Why We Needed a New Approach

We identified the need for a modern orchestration system designed to:

  • Dynamically create workflows (DAGs).
  • Recover gracefully from failures.
  • Scale with data and tenants.
  • Provide real-time observability.
  • Empower teams to self-serve, without bottlenecking on central admins.

Our Solution Strategy

We identified Apache Airflow as the right fit for orchestration and built a custom orchestration framework on top of it, guided by principles of modularity, reuse, and user-friendliness. Instead of fully replacing Jenkins, we positioned both tools where they deliver the most value:

  • Jenkins → continues managing CI/CD workflows.
  • Apache Airflow → orchestrates scheduling, retries, and monitoring.
  • AWS Fargate → runs resource-heavy tasks in isolated, serverless containers.
  • MongoDB → stores pipeline metadata with version history for rollback.
  • Jinja → powers SQL templating to embed runtime logic and reduce duplication.
  • React + Spring Boot → provides a UI for visual, self-service pipeline creation.
     

    Flowchart

How the New System Works

Our new orchestration platform is designed to balance user-friendliness for pipeline creators with robust orchestration under the hood. Here’s how it works end-to-end:

1. User Interface for Pipelines

  • Users interact with a simple UI to create Concrete Tasks, View Tasks, Parameter Templates, and Pipelines.
  • Each component is stored in MongoDB, ensuring persistence and version control.
  • Reusable tasks and parameter templates make building pipelines fast and consistent.
  • Every pipeline version is tracked, enabling rollbacks to previous configurations when needed.

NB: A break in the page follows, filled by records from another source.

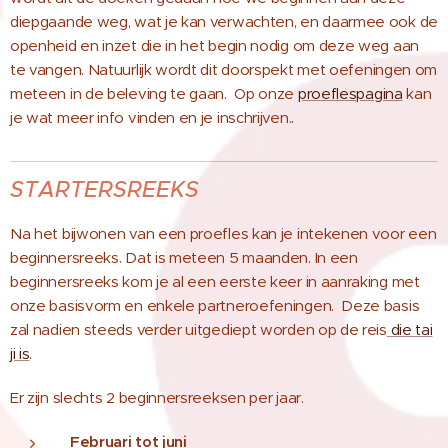
diepgaande weg, wat je kan verwachten, en daarmee ook de
openheid en inzet die in het begin nodig om deze weg aan
te vangen. Natuurlijk wordt dit
doorspekt met oefeningen om
meteen in de beleving te gaan.
Op onze
proeflespagina
kan
je wat meer info vinden en je inschrijven.
.
STARTERSREEKS
Na het bijwonen van een proefles kan je intekenen voor een
beginnersreeks. Dat is meteen 5
maanden.
In een
beginnersreeks kom je al een eerste keer in aanraking met
onze basisvorm en enkele partneroefeningen.
Deze basis
zal nadien steeds verder uitgediept worden op de reis
die tai
ji is
.
Er zijn slechts 2
beginnersreeksen per jaar.
Februari tot juni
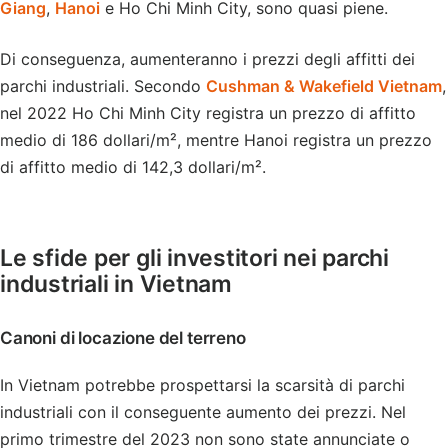
Giang
,
Hanoi
e Ho Chi Minh City, sono quasi piene.
Di conseguenza, aumenteranno i prezzi degli affitti dei
parchi industriali. Secondo
Cushman & Wakefield Vietnam
,
nel 2022 Ho Chi Minh City registra un prezzo di affitto
medio di 186 dollari/m², mentre Hanoi registra un prezzo
di affitto medio di 142,3 dollari/m².
Le sfide per gli investitori nei parchi
industriali in Vietnam
Canoni di locazione del terreno
In Vietnam potrebbe prospettarsi la scarsità di parchi
industriali con il conseguente aumento dei prezzi. Nel
primo trimestre del 2023 non sono state annunciate o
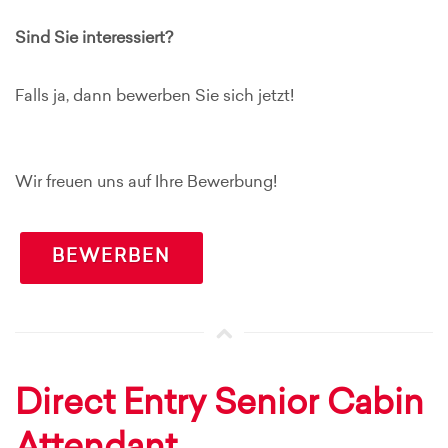
Sind Sie interessiert?
Falls ja, dann bewerben Sie sich jetzt!
Wir freuen uns auf Ihre Bewerbung!
BEWERBEN
Direct Entry Senior Cabin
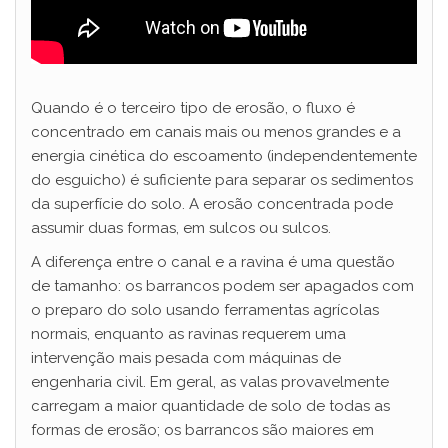
Quando é o terceiro tipo de erosão, o fluxo é
concentrado em canais mais ou menos grandes e a
energia cinética do escoamento (independentemente
do esguicho) é suficiente para separar os sedimentos
da superfície do solo. A erosão concentrada pode
assumir duas formas, em sulcos ou sulcos.
A diferença entre o canal e a ravina é uma questão
de tamanho: os barrancos podem ser apagados com
o preparo do solo usando ferramentas agrícolas
normais, enquanto as ravinas requerem uma
intervenção mais pesada com máquinas de
engenharia civil. Em geral, as valas provavelmente
carregam a maior quantidade de solo de todas as
formas de erosão; os barrancos são maiores em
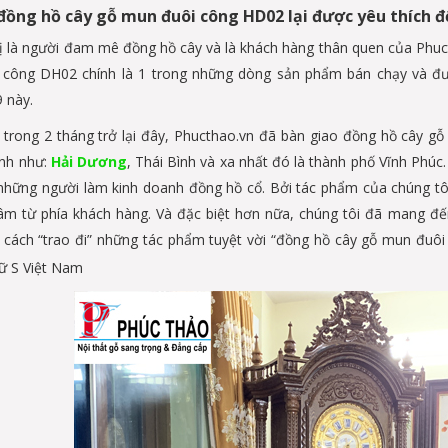
 đồng hồ cây gỗ mun đuôi công HD02 lại được yêu thích 
ị là người đam mê đồng hồ cây và là khách hàng thân quen của Phuc
công DH02 chính là 1 trong những dòng sản phẩm bán chạy và đượ
 này.
 trong 2 tháng trở lại đây, Phucthao.vn đã bàn giao đồng hồ cây g
ỉnh như:
Hải Dương
, Thái Bình và xa nhất đó là thành phố Vĩnh Phúc
những người làm kinh doanh đồng hồ cổ. Bởi tác phẩm của chúng tôi
tâm từ phía khách hàng. Và đặc biệt hơn nữa, chúng tôi đã mang đế
 cách “trao đi” những tác phẩm tuyệt vời “đồng hồ cây gỗ mun đuôi
ữ S Việt Nam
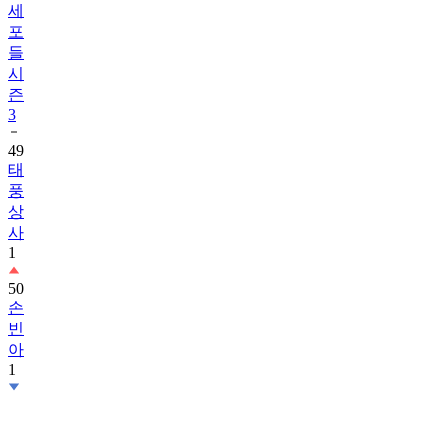
세
포
들
시
즌
3
49
태
풍
상
사
1
50
손
빈
아
1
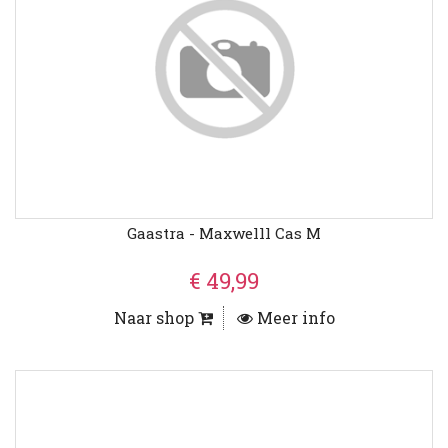
Gaastra - Maxwelll Cas M
€ 49,99
Naar shop
Meer info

2. Integration with Apache Airflow

  • Once pipelines are defined in MongoDB, configurations are synchronized with Apache Airflow.
  • Airflow orchestrates execution: handling dependencies, scheduling, retries, and tracking.
  • To support this dynamic execution, we developed three internal systems (distributed as wheel packages) integrated into the Airflow runtime:

a) Sync Engine → pulls pipeline/task definitions from MongoDB into Airflow.

b) Concrete Task Executor → executes Python-based tasks with appropriate parameters.

c) Dynamic View Engine → renders SQL-based tasks at runtime using Jinja templates.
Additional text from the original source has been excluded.